***** SUPPLIED RECORDS

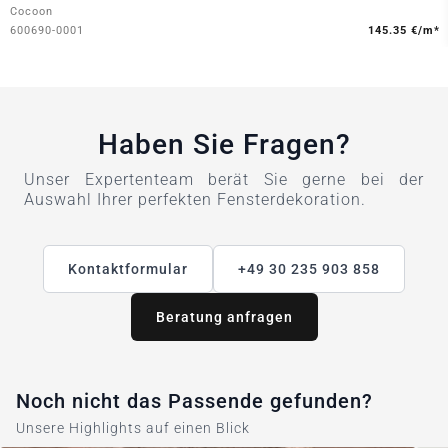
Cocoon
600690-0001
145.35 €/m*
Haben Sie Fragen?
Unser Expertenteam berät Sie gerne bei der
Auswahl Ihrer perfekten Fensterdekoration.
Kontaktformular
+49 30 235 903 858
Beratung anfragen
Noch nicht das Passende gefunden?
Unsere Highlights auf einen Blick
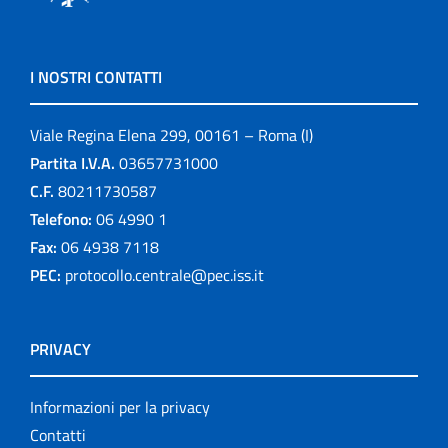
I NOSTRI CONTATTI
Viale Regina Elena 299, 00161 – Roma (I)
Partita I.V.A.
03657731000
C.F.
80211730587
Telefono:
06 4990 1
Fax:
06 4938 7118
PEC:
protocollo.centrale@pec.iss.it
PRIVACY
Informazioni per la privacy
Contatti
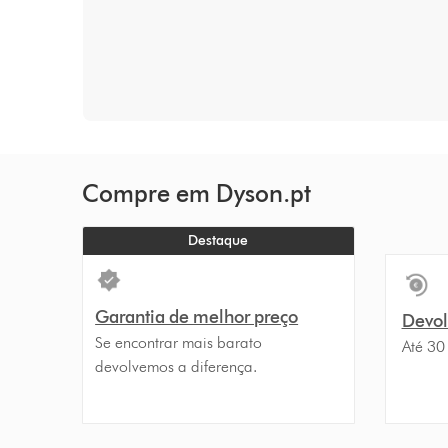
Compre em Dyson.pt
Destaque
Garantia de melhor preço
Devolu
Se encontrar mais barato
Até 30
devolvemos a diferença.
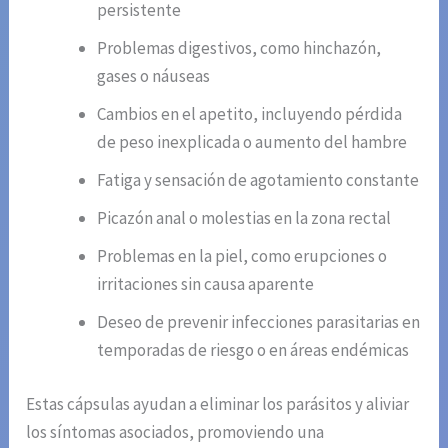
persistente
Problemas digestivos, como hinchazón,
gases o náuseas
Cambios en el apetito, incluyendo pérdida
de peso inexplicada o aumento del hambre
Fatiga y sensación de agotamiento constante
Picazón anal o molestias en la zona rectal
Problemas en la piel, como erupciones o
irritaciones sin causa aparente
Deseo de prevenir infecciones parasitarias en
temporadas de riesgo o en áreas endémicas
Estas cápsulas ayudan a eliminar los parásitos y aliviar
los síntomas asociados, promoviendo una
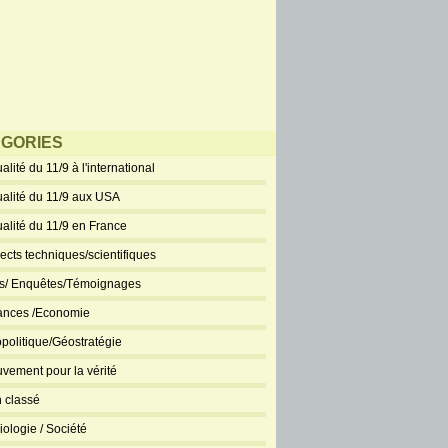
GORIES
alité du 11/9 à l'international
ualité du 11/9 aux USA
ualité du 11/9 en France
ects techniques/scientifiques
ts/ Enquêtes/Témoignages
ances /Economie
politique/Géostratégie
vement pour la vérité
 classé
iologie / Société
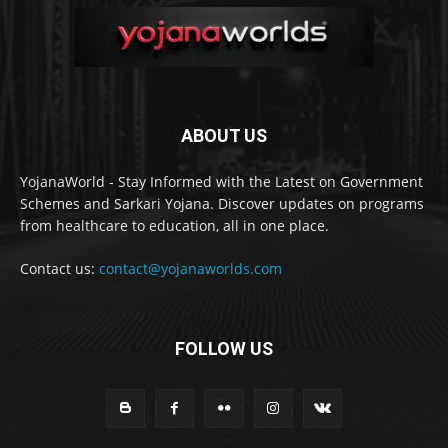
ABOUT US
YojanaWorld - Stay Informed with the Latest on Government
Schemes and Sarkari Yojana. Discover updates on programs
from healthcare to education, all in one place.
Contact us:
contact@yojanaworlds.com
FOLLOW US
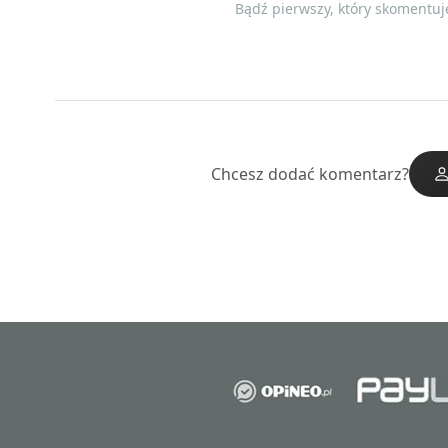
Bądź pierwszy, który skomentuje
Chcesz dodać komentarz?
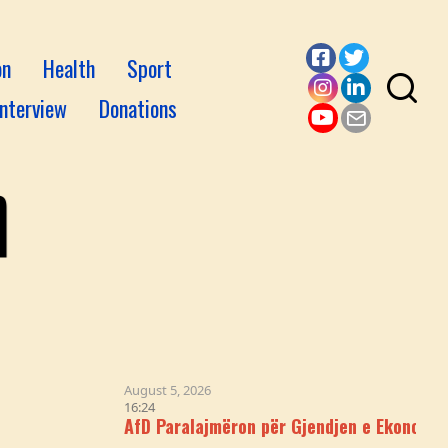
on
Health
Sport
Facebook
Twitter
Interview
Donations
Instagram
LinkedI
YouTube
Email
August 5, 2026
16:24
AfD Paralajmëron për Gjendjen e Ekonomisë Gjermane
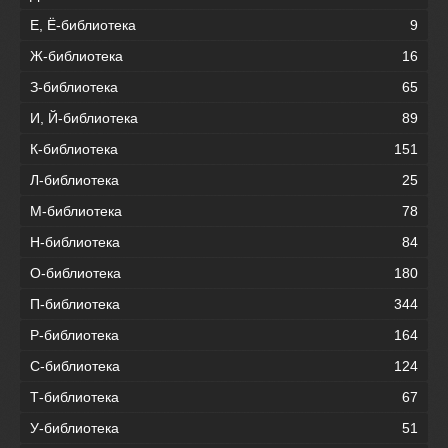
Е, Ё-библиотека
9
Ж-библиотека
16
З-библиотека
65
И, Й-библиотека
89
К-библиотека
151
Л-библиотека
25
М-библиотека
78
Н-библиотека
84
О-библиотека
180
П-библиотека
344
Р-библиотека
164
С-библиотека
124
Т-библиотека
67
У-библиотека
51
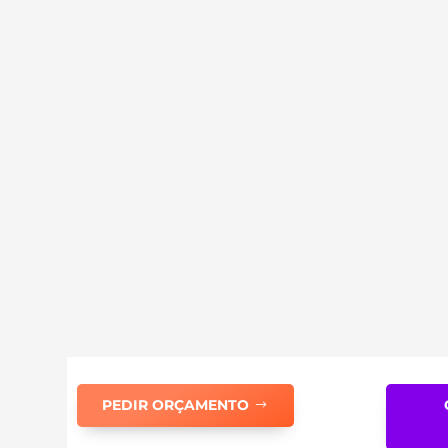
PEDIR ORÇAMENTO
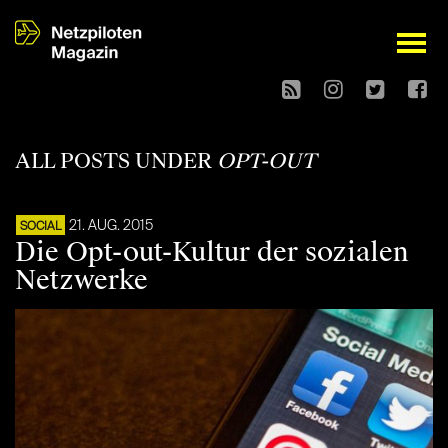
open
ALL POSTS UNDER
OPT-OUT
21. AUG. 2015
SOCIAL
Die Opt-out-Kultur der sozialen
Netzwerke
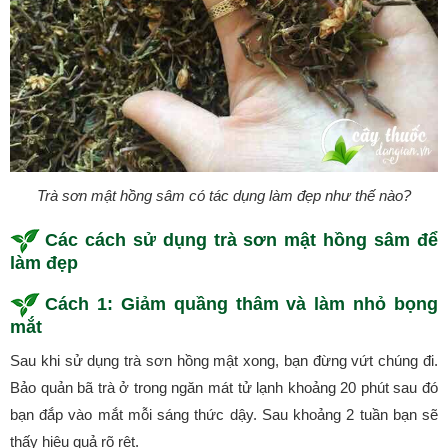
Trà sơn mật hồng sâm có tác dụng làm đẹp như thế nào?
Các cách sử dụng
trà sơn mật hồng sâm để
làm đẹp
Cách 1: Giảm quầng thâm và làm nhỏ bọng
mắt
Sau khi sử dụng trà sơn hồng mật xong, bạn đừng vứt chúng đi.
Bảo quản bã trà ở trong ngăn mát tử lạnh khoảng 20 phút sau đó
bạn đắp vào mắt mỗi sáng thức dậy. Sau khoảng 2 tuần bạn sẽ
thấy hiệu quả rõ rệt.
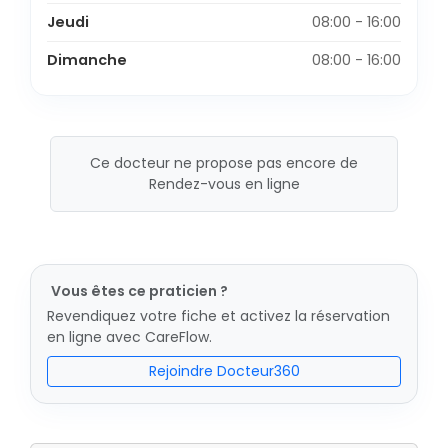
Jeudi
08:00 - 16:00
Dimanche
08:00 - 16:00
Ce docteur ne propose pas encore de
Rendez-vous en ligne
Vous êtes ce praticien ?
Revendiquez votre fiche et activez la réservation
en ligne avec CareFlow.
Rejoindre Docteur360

**********
***** SUPPLIED RECORDS

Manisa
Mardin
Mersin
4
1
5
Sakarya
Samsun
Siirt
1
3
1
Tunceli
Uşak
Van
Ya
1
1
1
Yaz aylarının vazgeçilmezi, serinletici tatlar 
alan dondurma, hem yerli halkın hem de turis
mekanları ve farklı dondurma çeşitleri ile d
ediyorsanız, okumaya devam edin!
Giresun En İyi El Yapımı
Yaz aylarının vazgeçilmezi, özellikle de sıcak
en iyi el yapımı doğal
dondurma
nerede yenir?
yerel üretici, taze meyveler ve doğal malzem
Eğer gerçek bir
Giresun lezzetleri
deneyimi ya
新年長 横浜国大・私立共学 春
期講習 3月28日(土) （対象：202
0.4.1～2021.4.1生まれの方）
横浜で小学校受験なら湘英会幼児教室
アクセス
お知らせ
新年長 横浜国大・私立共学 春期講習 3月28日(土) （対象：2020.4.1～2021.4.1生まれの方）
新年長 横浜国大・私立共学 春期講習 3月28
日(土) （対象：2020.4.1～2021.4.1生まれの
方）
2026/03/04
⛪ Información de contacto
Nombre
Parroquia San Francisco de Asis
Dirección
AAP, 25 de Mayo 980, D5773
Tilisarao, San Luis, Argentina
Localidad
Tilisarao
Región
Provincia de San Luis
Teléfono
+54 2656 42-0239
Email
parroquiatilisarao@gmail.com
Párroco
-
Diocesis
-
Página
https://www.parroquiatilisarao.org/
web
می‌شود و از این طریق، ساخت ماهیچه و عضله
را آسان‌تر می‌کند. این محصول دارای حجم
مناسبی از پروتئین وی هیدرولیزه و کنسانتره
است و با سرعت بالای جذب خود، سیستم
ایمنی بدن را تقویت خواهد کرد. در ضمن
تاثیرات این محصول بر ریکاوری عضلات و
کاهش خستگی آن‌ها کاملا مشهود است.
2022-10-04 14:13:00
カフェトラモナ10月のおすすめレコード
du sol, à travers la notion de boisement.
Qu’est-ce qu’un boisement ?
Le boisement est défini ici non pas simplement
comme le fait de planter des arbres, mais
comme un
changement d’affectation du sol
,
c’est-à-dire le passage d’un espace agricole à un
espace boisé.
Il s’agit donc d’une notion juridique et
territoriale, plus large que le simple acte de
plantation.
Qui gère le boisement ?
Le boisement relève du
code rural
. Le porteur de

**********
***** SUPPLIED RECORDS

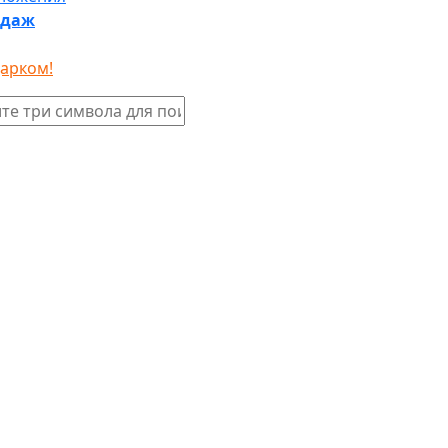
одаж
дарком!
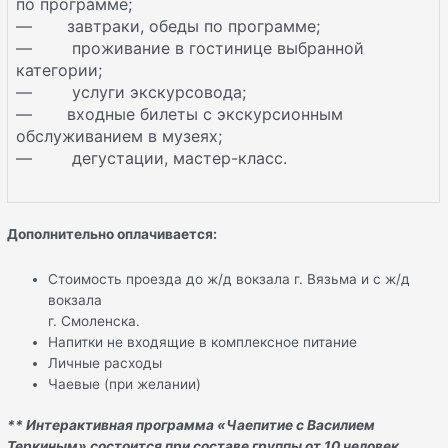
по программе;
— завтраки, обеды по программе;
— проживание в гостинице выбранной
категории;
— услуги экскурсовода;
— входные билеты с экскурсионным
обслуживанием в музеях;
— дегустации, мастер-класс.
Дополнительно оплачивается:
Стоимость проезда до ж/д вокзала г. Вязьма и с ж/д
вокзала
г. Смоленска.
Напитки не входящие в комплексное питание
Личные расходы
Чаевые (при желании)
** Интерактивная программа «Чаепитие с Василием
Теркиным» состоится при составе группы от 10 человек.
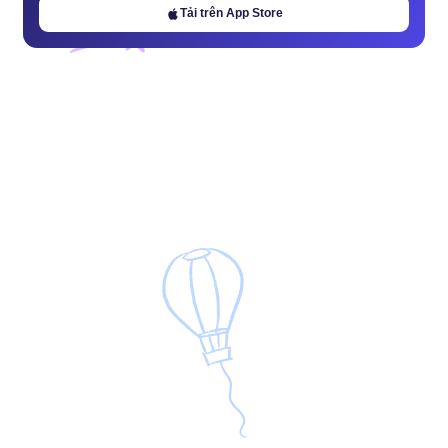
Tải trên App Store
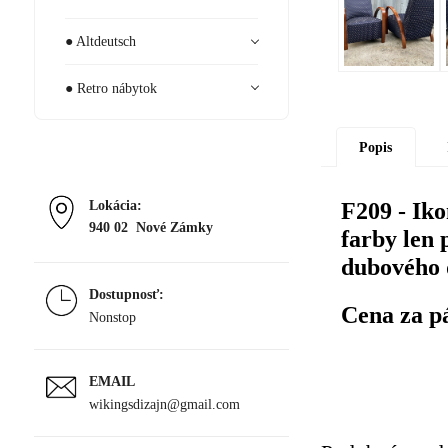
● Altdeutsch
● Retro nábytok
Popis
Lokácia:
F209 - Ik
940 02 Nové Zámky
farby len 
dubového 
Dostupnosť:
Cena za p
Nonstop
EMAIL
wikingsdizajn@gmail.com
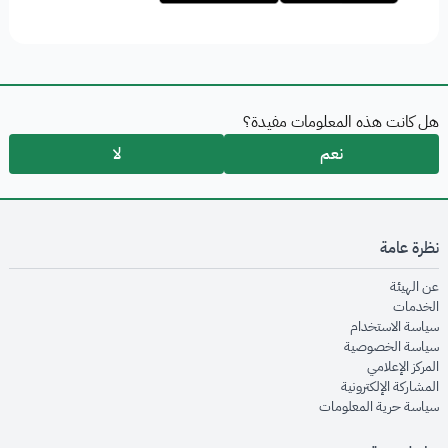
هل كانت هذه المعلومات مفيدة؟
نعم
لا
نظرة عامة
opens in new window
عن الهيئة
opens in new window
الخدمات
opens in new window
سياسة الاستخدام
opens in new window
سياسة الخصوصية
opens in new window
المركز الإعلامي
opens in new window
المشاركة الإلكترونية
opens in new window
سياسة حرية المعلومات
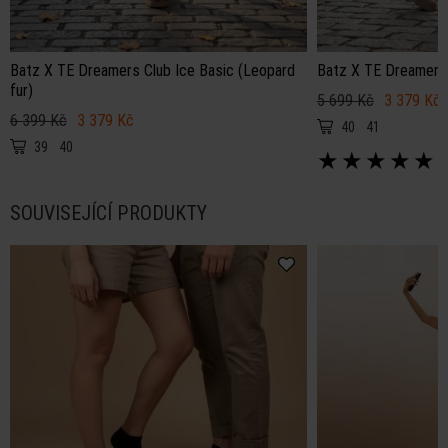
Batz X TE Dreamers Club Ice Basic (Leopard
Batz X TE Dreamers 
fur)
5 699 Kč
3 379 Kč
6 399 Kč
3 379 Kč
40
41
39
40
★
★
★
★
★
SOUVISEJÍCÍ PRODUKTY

**********

Begin at the line that has "Yaz aylarının vazgeçilmezi, serinletici" in the entries above; stop after the line that has "را آسان‌تر می‌کند. این محصول دارای حجم". Transcribe exactly those lines and no others.

(SOLUTION TO THE PROBLEM)
Yaz aylarının vazgeçilmezi, serinletici tatlar 
alan dondurma, hem yerli halkın hem de turis
mekanları ve farklı dondurma çeşitleri ile d
ediyorsanız, okumaya devam edin!
Giresun En İyi El Yapımı
Yaz aylarının vazgeçilmezi, özellikle de sıcak
en iyi el yapımı doğal
dondurma
nerede yenir?
yerel üretici, taze meyveler ve doğal malzem
Eğer gerçek bir
Giresun lezzetleri
deneyimi ya
新年長 横浜国大・私立共学 春
期講習 3月28日(土) （対象：202
0.4.1～2021.4.1生まれの方）
横浜で小学校受験なら湘英会幼児教室
アクセス
お知らせ
新年長 横浜国大・私立共学 春期講習 3月28日(土) （対象：2020.4.1～2021.4.1生まれの方）
新年長 横浜国大・私立共学 春期講習 3月28
日(土) （対象：2020.4.1～2021.4.1生まれの
方）
2026/03/04
⛪ Información de contacto
Nombre
Parroquia San Francisco de Asis
Dirección
AAP, 25 de Mayo 980, D5773
Tilisarao, San Luis, Argentina
Localidad
Tilisarao
Región
Provincia de San Luis
Teléfono
+54 2656 42-0239
Email
parroquiatilisarao@gmail.com
Párroco
-
Diocesis
-
Página
https://www.parroquiatilisarao.org/
web
می‌شود و از این طریق، ساخت ماهیچه و عضله
را آسان‌تر می‌کند. این محصول دارای حجم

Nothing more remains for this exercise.